“Blind Spot” Therapy

You can’t see your own blind spot

We all have blind spots, and, for some of us, one of our blind spots is the inability to acknowledge having blind spots.

In my spiel in the first session explaining to my clients what therapy is going to be like, I sometimes say something like this:

“All therapy, whether individual or couple therapy, is about helping you see and understand things about yourself that you don’t already know.”

I define therapy as helping them investigate their “blind spots”.

When a couple comes for therapy, they are usually feeling stuck.  One or both will often report that they have “tried everything, and nothing has worked”.   They are looking to us for answers.  Of course, we can’t fix their problems for them; we can only show them where they might find new solutions that they have to make work for themselves.

Most of the time, those solutions lie in their blind spots.  In the aspects of their behaviour (and thought and emotion) that they aren’t seeing accurately or understanding fully.  So, all we have to do is point out the things they’re missing, and it should all be right, right? Of course, nothing is that easy about therapy.

The second part of that spiel I give them in session one goes like this:

“The trouble is that things about yourself you don’t already know… tend to be things about yourself you don’t want to know.  So basically, you are sitting here paying me to tell you things you don’t want to know.”  This usually gets a laugh, but it’s a good way of warning my clients that therapy will be challenging.

Some people welcome that challenge or are at least used to the idea of their own fallibility and can tolerate the discomfort necessary for growth.  However, some people have learned to protect themselves by being “right”, “in charge”, or only ever trusting their own judgement.  These people will find it hard to have the humility to engage in therapy.

These clients are often “difficult” and often challenge us, our methods, and our competence.  We need to be able to see and have compassion for their defensiveness and find a way to access our empathy for their pain. 

They will often struggle to reflect on the experiences in their upbringing that shaped them.  They experience a therapist’s implication that they had a less-than-perfect childhood as a criticism of their person.   Yet suppose we gently persist in our inquiries.
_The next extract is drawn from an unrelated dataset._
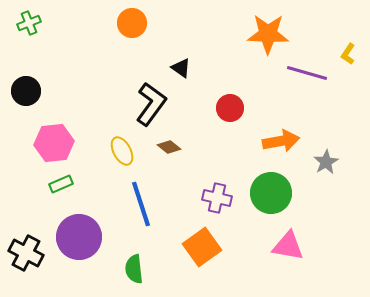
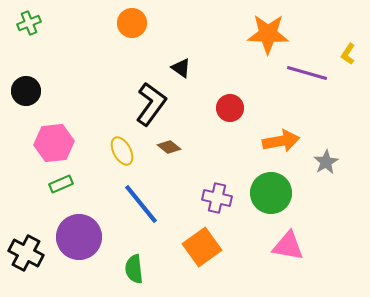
blue line: rotated 21 degrees counterclockwise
In that case, we will find an explanation for the difficulty accepting their blind spots: the father who was grudging with his approval, the mother who was too overwhelmed to be attuned, the teacher who was shaming, the brother whom they were made to feel “less than”.  They will minimise and deflect the importance of these formative experiences. But if we keep linking present behaviour back to early learning, often, they will start to make the connections.  “I don’t know if you are aware, John, that when Sila asked if you had made the booking, your whole body went rigid.  To me, you looked like a kid who was frightened he was in trouble with Dad again.”

For those for whom any admission of error, fault or failing is a confirmation of their worst fears about themselves (“I’m no good”, “I’m a loser”, “I’m a failure”), it requires a confident, empathic and patient therapist to help them accept that they’re allowed to be human and have blind spots just like the rest of us.

As I say to my clients, “Making mistakes, being reactive or insensitive is part of being human.  No one should be judged for that.  It becomes an issue of character in how readily you can recognise and take responsibility for your mistakes.  When your insecurities and fears drive you, when you are too scared of being a failure to own your mistakes, that’s when you’re letting yourself and those you love down.”

If we are patient and persistent and pace our interventions carefully, even those whose blind spot is about their blind spots can be helped to grow and change.